It's replacing my PC, so it would be plugged in at all times.

I don't have room for a PC for the first year so I'm buying a laptop for now, using my current HP notebook for school.

So battery life and weight aren't really an issue for my situation.


----------



## Blacksniper87 (Mar 28, 2009)

okay then all you need to do is see if you can get benchies or something from both laptos and buy the one that is the best value.


----------



## MLG The Canadian (Mar 28, 2009)

Benchies? I'm sorry, terminology isn't all there yet.


----------



## Triprift (Mar 28, 2009)

He means see if you can find benchmarks for the laptops like 3dmark 06 and vantage. by the looks of it the w90 would be about the most powerful lappy you could get at the moment.


----------



## NinkobEi (Mar 28, 2009)

Sager is ncie, aye..but to get close to similar specs to the w90 the price will jump up to $3300. that's with only 4 gigs...adding more ram costs another $675.... oh yah, and it has a smaller screen, crappier video cards and a non-HD display..


----------



## NinkobEi (Mar 28, 2009)

holy shit guys. W90 has built in overclocking feature, pushing the processor to 4ghz.
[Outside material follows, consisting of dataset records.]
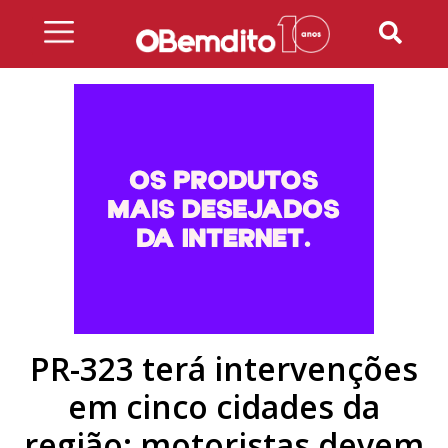
Skip
to
content
PR-323 terá intervenções
em cinco cidades da
região; motoristas devem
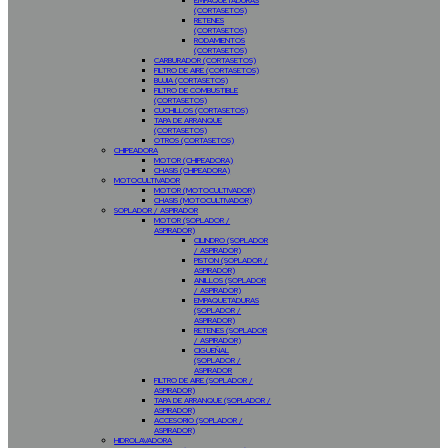
EMPAQUETADURAS
(CORTASETOS)
RETENES
(CORTASETOS)
RODAMIENTOS
(CORTASETOS)
CARBURADOR (CORTASETOS)
FILTRO DE AIRE (CORTASETOS)
BUJIA (CORTASETOS)
FILTRO DE COMBUSTIBLE
(CORTASETOS)
CUCHILLOS (CORTASETOS)
TAPA DE ARRANQUE
(CORTASETOS)
OTROS (CORTASETOS)
CHIPEADORA
MOTOR (CHIPEADORA)
CHASIS (CHIPEADORA)
MOTOCULTIVADOR
MOTOR (MOTOCULTIVADOR)
CHASIS (MOTOCULTIVADOR)
SOPLADOR / ASPIRADOR
MOTOR (SOPLADOR /
ASPIRADOR)
CILINDRO (SOPLADOR
/ ASPIRADOR)
PISTON (SOPLADOR /
ASPIRADOR)
ANILLOS (SOPLADOR
/ ASPIRADOR)
EMPAQUETADURAS
(SOPLADOR /
ASPIRADOR)
RETENES (SOPLADOR
/ ASPIRADOR)
CIGUEÑAL
(SOPLADOR /
ASPIRADOR
FILTRO DE AIRE (SOPLADOR /
ASPIRADOR)
TAPA DE ARRANQUE (SOPLADOR /
ASPIRADOR)
ACCESORIO (SOPLADOR /
ASPIRADOR)
HIDROLAVADORA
http://xtreview.com/addcomment-id-7947-view-ASUS-w90-overclocking-performance.html

best laptop has been defined. 

"xtremeSystems participant obtained at his disposal this ASUS notebook and decided to verify the maximum possible overclock  . At the default setting this notebook got the result 15.000 points in 3d Mark 2006. 
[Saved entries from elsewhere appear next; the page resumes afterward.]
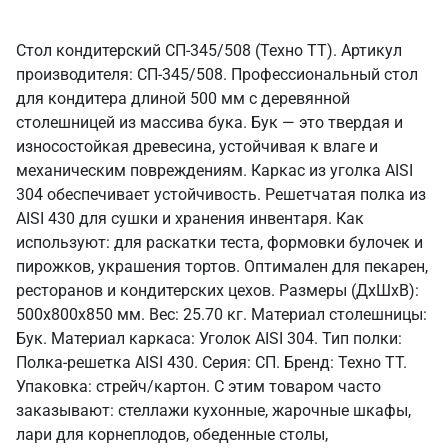
Стол кондитерский СП-345/508 (Техно ТТ). Артикул
производителя: СП-345/508. Профессиональный стол
для кондитера длиной 500 мм с деревянной
столешницей из массива бука. Бук — это твердая и
износостойкая древесина, устойчивая к влаге и
механическим повреждениям. Каркас из уголка AISI
304 обеспечивает устойчивость. Решетчатая полка из
AISI 430 для сушки и хранения инвентаря. Как
используют: для раскатки теста, формовки булочек и
пирожков, украшения тортов. Оптимален для пекарен,
ресторанов и кондитерских цехов. Размеры (ДхШхВ):
500x800x850 мм. Вес: 25.70 кг. Материал столешницы:
Бук. Материал каркаса: Уголок AISI 304. Тип полки:
Полка-решетка AISI 430. Серия: СП. Бренд: Техно ТТ.
Упаковка: стрейч/картон. С этим товаром часто
заказывают: стеллажи кухонные, жарочные шкафы,
лари для корнеплодов, обеденные столы,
He decided to overlock the processor  (using turbo gear utility  , which increases the processor speed by 25%) to almost 4 GHz, the video card frequencies are 600 MHz/1800 MHz.

Under these settings, without overheating, as asserts the tester, calling the notebook cooling system as remarkable (GPU temperature remained in the range +70-85ºC), W90 got 20 284 points!!! in the same test"
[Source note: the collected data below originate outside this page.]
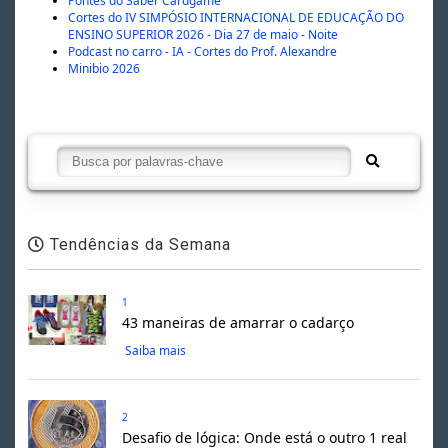
Pontes do Saber Cardgame
Cortes do IV SIMPÓSIO INTERNACIONAL DE EDUCAÇÃO DO
ENSINO SUPERIOR 2026 - Dia 27 de maio - Noite
Podcast no carro - IA - Cortes do Prof. Alexandre
Minibio 2026
Tendências da Semana
1
43 maneiras de amarrar o cadarço
Saiba mais
2
Desafio de lógica: Onde está o outro 1 real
4ghz @ 1.26 volts? holy christ


----------



## Blacksniper87 (Mar 28, 2009)

looks sweet mate, i recken you buy it. 20k on a laptop that is pretty awesome i recken. Should easily dominate any other


----------



## MLG The Canadian (Mar 29, 2009)

Sweet, thanks for all the help guys.

And thanks Nink for the original W90 suggestion ^^ I'll post back when I get it


----------



## a_ump (Mar 29, 2009)

ever been to Killer Notebooks?, they have very nice notebooks course there is a premium but they actually use q9650's and 9800GTX's not the laptop and inferior versions like and T9500(cpu) or 9800M(GPU)


----------



## Blacksniper87 (Mar 29, 2009)

yeah but if he buys those he might as well get a desktop because they weigh roughly the same


----------



## Triprift (Mar 29, 2009)

Over 20k for 3d mark thats amazing crumbs mines lucky if it gets 3k.


----------